_Task statement_
Once you find a line containing the word "beliefs" in the entries below, copy it.

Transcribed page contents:
++++++++++++++++++++
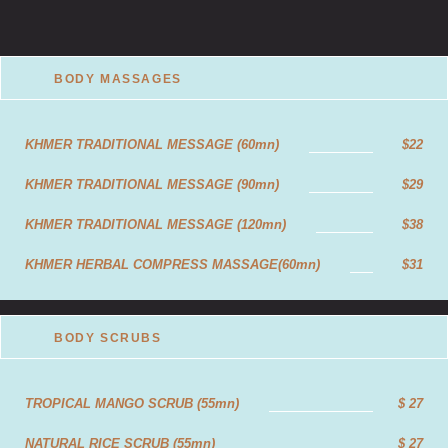
BODY MASSAGES
KHMER TRADITIONAL MESSAGE (60mn)
$22
KHMER TRADITIONAL MESSAGE (90mn)
$29
KHMER TRADITIONAL MESSAGE (120mn)
$38
KHMER HERBAL COMPRESS MASSAGE(60mn)
$31
KHMER HERBAL COMPRESS MASSAGE(90mn)
$43
BODY SCRUBS
KHMER HERBAL COMPRESS (120mn)
$55
AROMATHERAPY MASSAGE (60mn)
$24
TROPICAL MANGO SCRUB (55mn)
$ 27
AROMATHERAPY MASSAGE (90mn)
$32
NATURAL RICE SCRUB (55mn)
$ 27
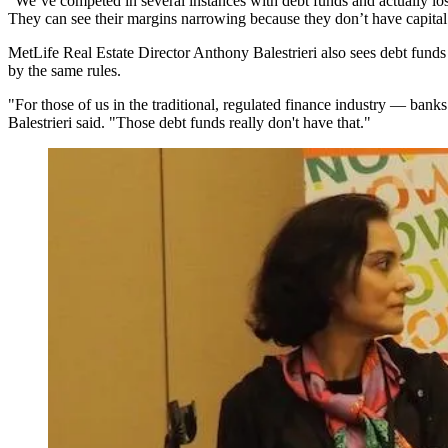
"We’ve competed in several instances with debt funds and actually lo
They can see their margins narrowing because they don’t have capital al
MetLife
Real Estate Director
Anthony Balestrieri
also sees debt funds 
by the same rules.
"For those of us in the traditional, regulated finance industry — bank
Balestrieri said. "Those debt funds really don't have that."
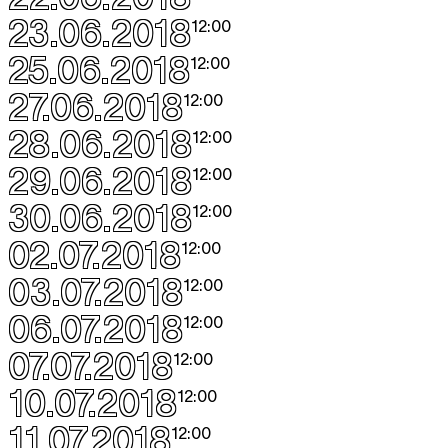
23.06.2018
12:00
25.06.2018
12:00
27.06.2018
12:00
28.06.2018
12:00
29.06.2018
12:00
30.06.2018
12:00
02.07.2018
12:00
03.07.2018
12:00
06.07.2018
12:00
07.07.2018
12:00
10.07.2018
12:00
11.07.2018
12:00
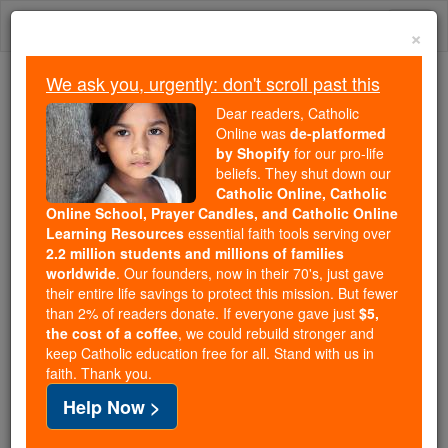
Skip
Togg
to
×
content
navi
We ask you, urgently: don't scroll past this
We ask you, urgently: don't scroll past this
Dear readers, Catholic
Online was
de-platformed
Dear readers, Catholic Online
by Shopify
for our pro-life
was
de-platformed by Shopify
beliefs. They shut down our
for our pro-life beliefs. They
Catholic Online, Catholic
Online School, Prayer Candles, and Catholic Online
shut down our
Catholic
Learning Resources
essential faith tools serving over
Online, Catholic Online School, Prayer Candles, and
2.2 million students and millions of families
essential faith
Catholic Online Learning Resources
worldwide
. Our founders, now in their 70's, just gave
tools serving over
2.2 million students and millions of
their entire life savings to protect this mission. But fewer
than 2% of readers donate. If everyone gave just
. Our founders, now in their 70's,
$5,
families worldwide
the cost of a coffee
, we could rebuild stronger and
just gave their entire life savings to protect this mission.
keep Catholic education free for all. Stand with us in
But fewer than 2% of readers donate. If everyone gave
faith. Thank you.
just
, we could rebuild stronger
$5, the cost of a coffee
Help Now >
and keep Catholic education free for all. Stand with us
in faith. Thank you.
DONATE TODAY >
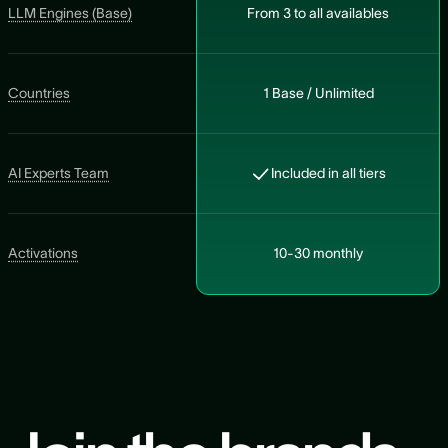
LLM Engines (Base)
From 3 to all availables
Countries
1 Base / Unlimited
AI Experts Team
Included in all tiers
Activations
10-30 monthly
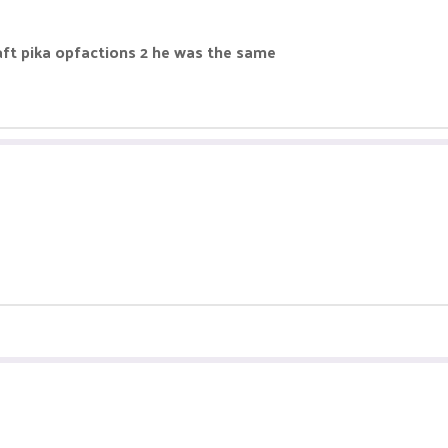
ft pika opfactions 2 he was the same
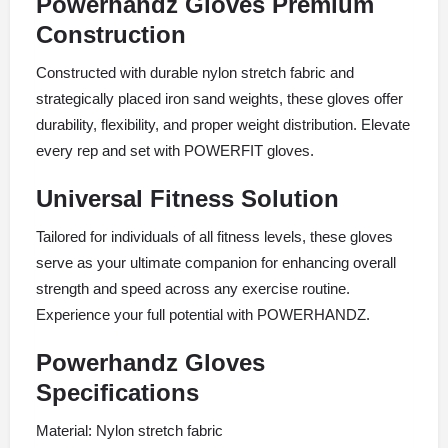
Powerhandz Gloves Premium
Construction
Constructed with durable nylon stretch fabric and
strategically placed iron sand weights, these gloves offer
durability, flexibility, and proper weight distribution. Elevate
every rep and set with POWERFIT gloves.
Universal Fitness Solution
Tailored for individuals of all fitness levels, these gloves
serve as your ultimate companion for enhancing overall
strength and speed across any exercise routine.
Experience your full potential with POWERHANDZ.
Powerhandz Gloves
Specifications
Material: Nylon stretch fabric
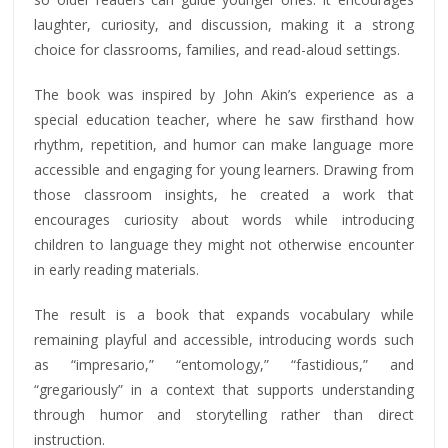
laughter, curiosity, and discussion, making it a strong
choice for classrooms, families, and read-aloud settings.
The book was inspired by John Akin’s experience as a
special education teacher, where he saw firsthand how
rhythm, repetition, and humor can make language more
accessible and engaging for young learners. Drawing from
those classroom insights, he created a work that
encourages curiosity about words while introducing
children to language they might not otherwise encounter
in early reading materials.
The result is a book that expands vocabulary while
remaining playful and accessible, introducing words such
as “impresario,” “entomology,” “fastidious,” and
“gregariously” in a context that supports understanding
through humor and storytelling rather than direct
instruction.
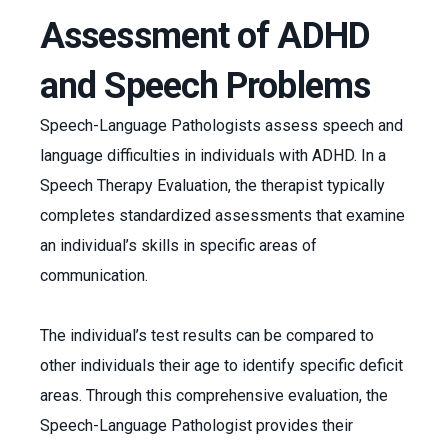
Assessment of ADHD
and Speech Problems
Speech-Language Pathologists assess speech and
language difficulties in individuals with ADHD. In a
Speech Therapy Evaluation, the therapist typically
completes standardized assessments that examine
an individual’s skills in specific areas of
communication.
The individual’s test results can be compared to
other individuals their age to identify specific deficit
areas. Through this comprehensive evaluation, the
Speech-Language Pathologist provides their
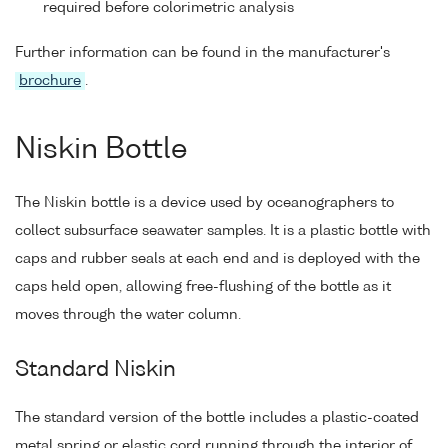
required before colorimetric analysis
Further information can be found in the manufacturer's
brochure
.
Niskin Bottle
The Niskin bottle is a device used by oceanographers to
collect subsurface seawater samples. It is a plastic bottle with
caps and rubber seals at each end and is deployed with the
caps held open, allowing free-flushing of the bottle as it
moves through the water column.
Standard Niskin
The standard version of the bottle includes a plastic-coated
metal spring or elastic cord running through the interior of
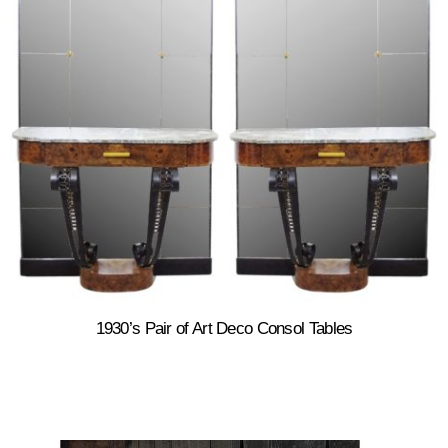
1930’s Pair of Art Deco Consol Tables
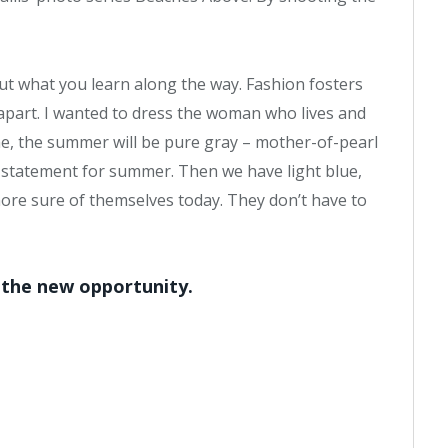
bout what you learn along the way. Fashion fosters
 apart. I wanted to dress the woman who lives and
me, the summer will be pure gray – mother-of-pearl
ig statement for summer. Then we have light blue,
re sure of themselves today. They don’t have to
, the new opportunity.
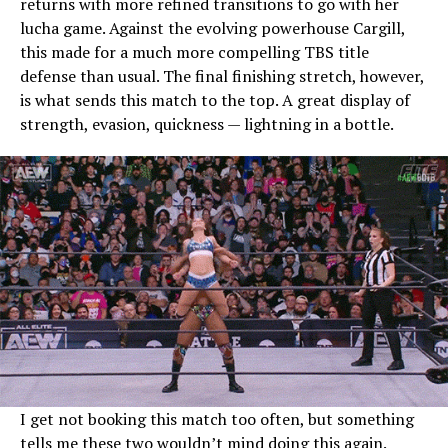
returns with more refined transitions to go with her
lucha game. Against the evolving powerhouse Cargill,
this made for a much more compelling TBS title
defense than usual. The final finishing stretch, however,
is what sends this match to the top. A great display of
strength, evasion, quickness — lightning in a bottle.
I get not booking this match too often, but something
tells me these two wouldn’t mind doing this again.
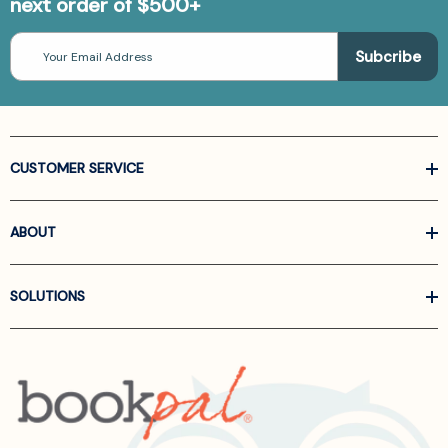
next order of $500+
Email
Address
CUSTOMER SERVICE
ABOUT
SOLUTIONS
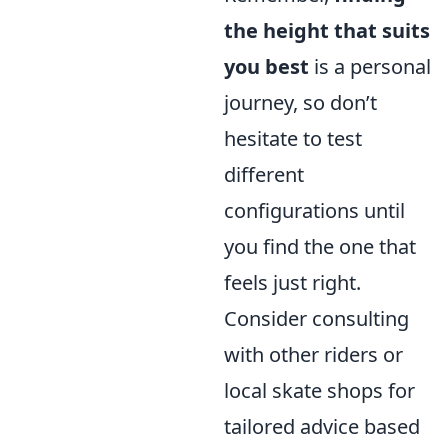
the height that suits
you best
is a personal
journey, so don’t
hesitate to test
different
configurations until
you find the one that
feels just right.
Consider consulting
with other riders or
local skate shops for
tailored advice based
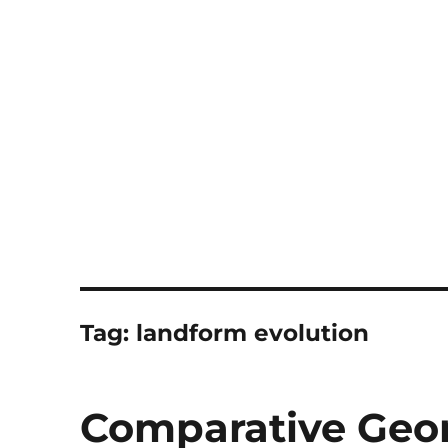
Notes
Tag:
landform evolution
Comparative Ge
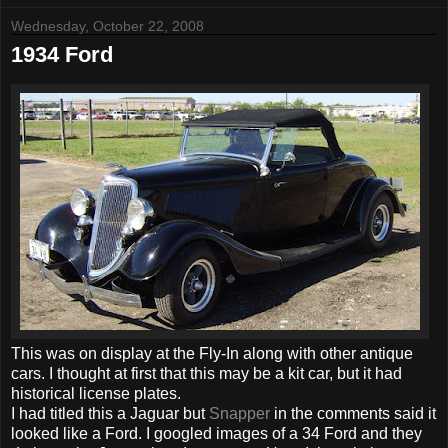
Wednesday, October 22, 2008
1934 Ford
This was on display at the Fly-In along with other antique
cars. I thought at first that this may be a kit car, but it had
historical license plates.
I had titled this a Jaguar but
Snapper
in the comments said it
looked like a Ford. I googled images of a 34 Ford and they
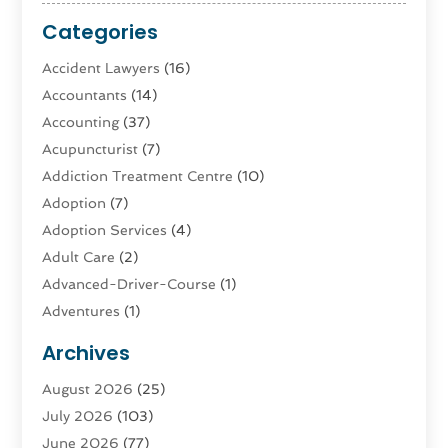
Categories
Accident Lawyers
(16)
Accountants
(14)
Accounting
(37)
Acupuncturist
(7)
Addiction Treatment Centre
(10)
Adoption
(7)
Adoption Services
(4)
Adult Care
(2)
Advanced-Driver-Course
(1)
Adventures
(1)
Advertising & Marketing
(9)
Archives
Advertising & Marketing Agency
(3)
August 2026
(25)
Advertising Agency
(4)
July 2026
(103)
Agatha Feldman
(1)
June 2026
(77)
Agricultural Service
(10)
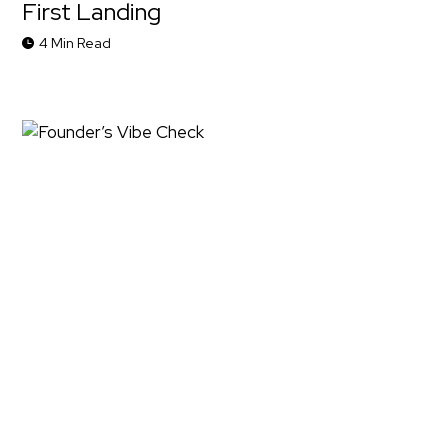
First Landing
4 Min Read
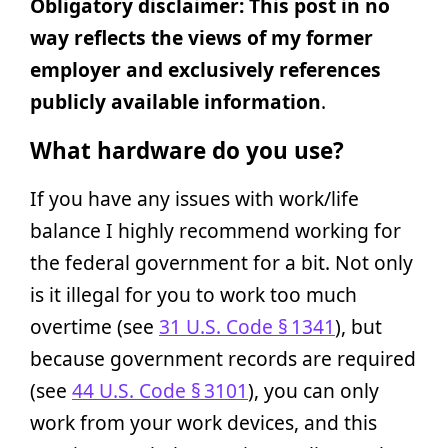
Obligatory disclaimer: This post in no
way reflects the views of my former
employer and exclusively references
publicly available information
.
What hardware do you use?
If you have any issues with work/life
balance I highly recommend working for
the federal government for a bit. Not only
is it illegal for you to work too much
overtime (see
31 U.S. Code § 1341
), but
because government records are required
(see
44 U.S. Code § 3101
), you can only
work from your work devices, and this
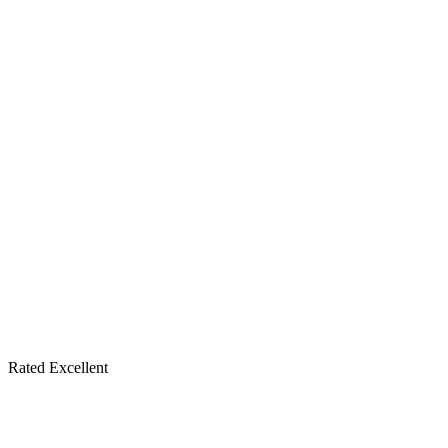
Rated Excellent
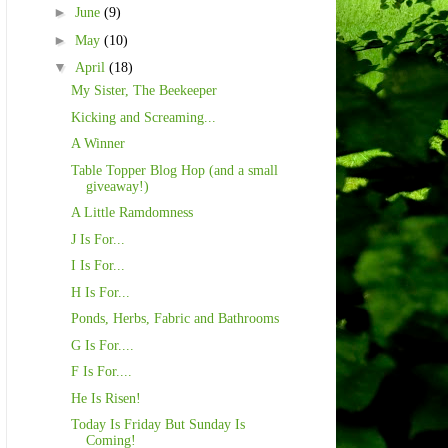
►
June
(9)
►
May
(10)
▼
April
(18)
My Sister, The Beekeeper
Kicking and Screaming...
A Winner
Table Topper Blog Hop (and a small
giveaway!)
A Little Ramdomness
J Is For...
I Is For...
H Is For...
Ponds, Herbs, Fabric and Bathrooms
G Is For....
F Is For....
He Is Risen!
Today Is Friday But Sunday Is
Coming!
++++++++++++++++++++
_Output_
beliefs. They shut down our
for our pro-life beliefs. They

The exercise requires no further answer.